• Requirement: Your copy should begin at the line containing "beiden Jungs zu" and end at the last line of the records; transcribe those lines exactly and leave out every picture.

Extracted page text data:
────────────────

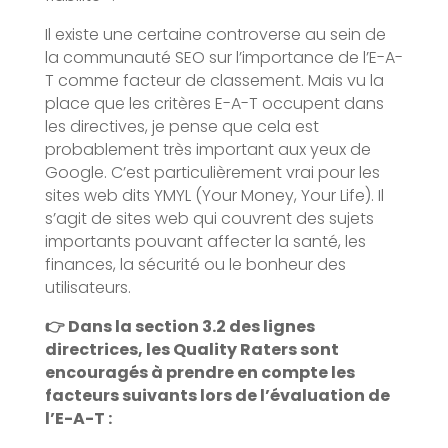
Il existe une certaine controverse au sein de
la communauté SEO sur l’importance de l’E-A-
T comme facteur de classement. Mais vu la
place que les critères E-A-T occupent dans
les directives, je pense que cela est
probablement très important aux yeux de
Google. C’est particulièrement vrai pour les
sites web dits YMYL (Your Money, Your Life). Il
s’agit de sites web qui couvrent des sujets
importants pouvant affecter la santé, les
finances, la sécurité ou le bonheur des
utilisateurs.
👉 Dans la section 3.2 des lignes
directrices, les Quality Raters sont
encouragés à prendre en compte les
facteurs suivants lors de l’évaluation de
l’E-A-T :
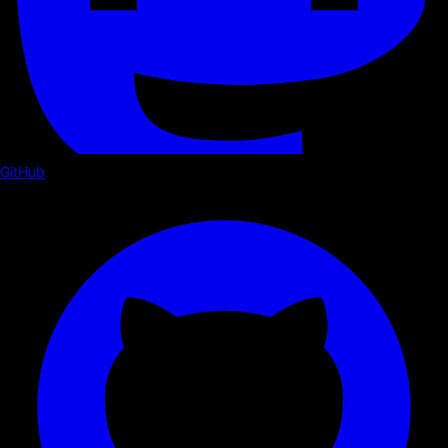
GitHub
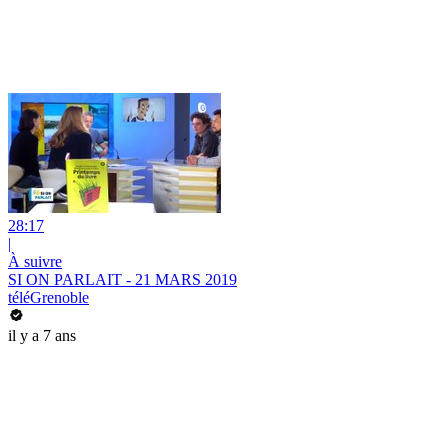
28:17
|
À suivre
SI ON PARLAIT - 21 MARS 2019
téléGrenoble
il y a 7 ans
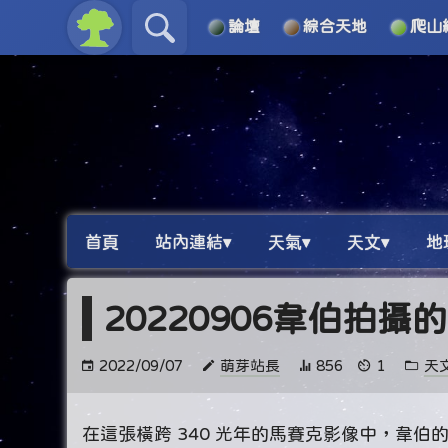
論壇
綜合天地
爬山
關於
導覽
首頁
站內連結▾
天氣▾
天文▾
地
20220906韋伯拍攝
2022/09/07
萌芽站長
856
1
天
在這張橫跨 340 光年的馬賽克影像中，韋伯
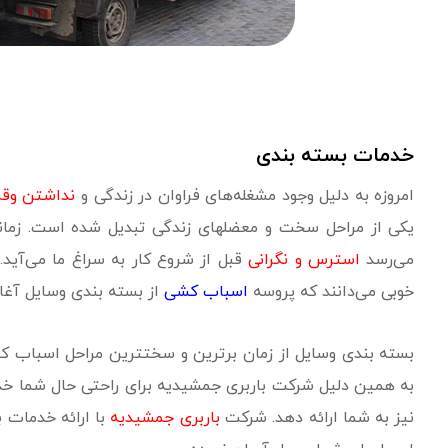
خدمات بسته بندی
امروزه به دلیل وجود مشغله‌های فراوان در زندگی و
نداشتن وق
یکی از مراحل سخت و معضلهای زندگی تبدیل شده است. زم
می‌رسد
استرس و نگرانی
قبل از شروع کار به سراغ ما می‌آید.
خوبی می‌دانند که پروسه
اسباب کشی
از بسته بندی وسایل آغاز
بسته بندی وسایل از زمان برترین و سختترین مراحل اسباب 
به همین دلیل شرکت باربری جمشیدیه برای راحتی حال شما خد
نیز به شما ارائه دهد. شرکت
باربری جمشیدیه
با ارائه خدمات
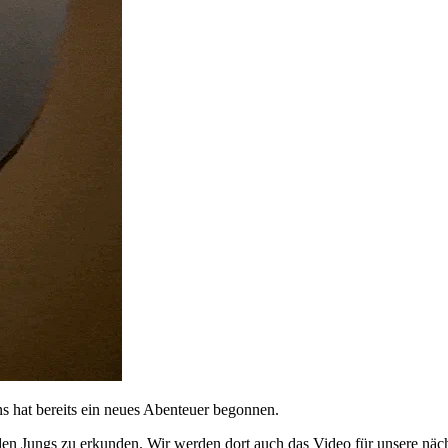
s hat bereits ein neues Abenteuer begonnen.
beiden Jungs zu erkunden. Wir werden dort auch das Video für unsere nä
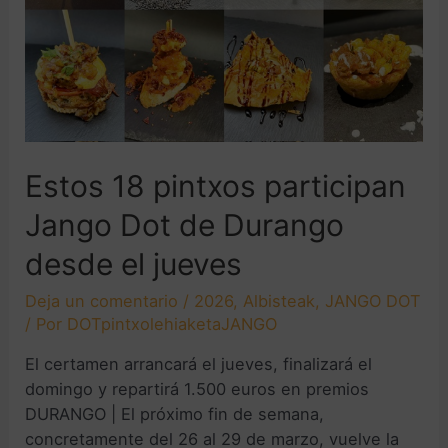
Estos 18 pintxos participan
Jango Dot de Durango
desde el jueves
Deja un comentario
/
2026
,
Albisteak
,
JANGO DOT
/ Por
DOTpintxolehiaketaJANGO
El certamen arrancará el jueves, finalizará el
domingo y repartirá 1.500 euros en premios
DURANGO | El próximo fin de semana,
concretamente del 26 al 29 de marzo, vuelve la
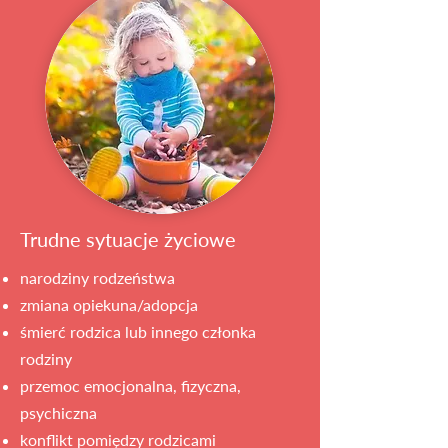
Trudne sytuacje życiowe
narodziny rodzeństwa
zmiana opiekuna/adopcja
śmierć rodzica lub innego członka
rodziny
przemoc emocjonalna, fizyczna,
psychiczna
konflikt pomiędzy rodzicami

────────────────

• Result of this task:
beiden Jungs zu erkunden. Wir werden dort auch das Video für unsere nä
Estos 18 pintxos participan
Jango Dot de Durango
desde el jueves
Deja un comentario
/
2026
,
Albisteak
,
JANGO DOT
/ Por
DOTpintxolehiaketaJANGO
El certamen arrancará el jueves, finalizará el
domingo y repartirá 1.500 euros en premios
DURANGO | El próximo fin de semana,
concretamente del 26 al 29 de marzo, vuelve la
Trudne sytuacje życiowe
narodziny rodzeństwa
zmiana opiekuna/adopcja
śmierć rodzica lub innego członka
rodziny
przemoc emocjonalna, fizyczna,
psychiczna
konflikt pomiędzy rodzicami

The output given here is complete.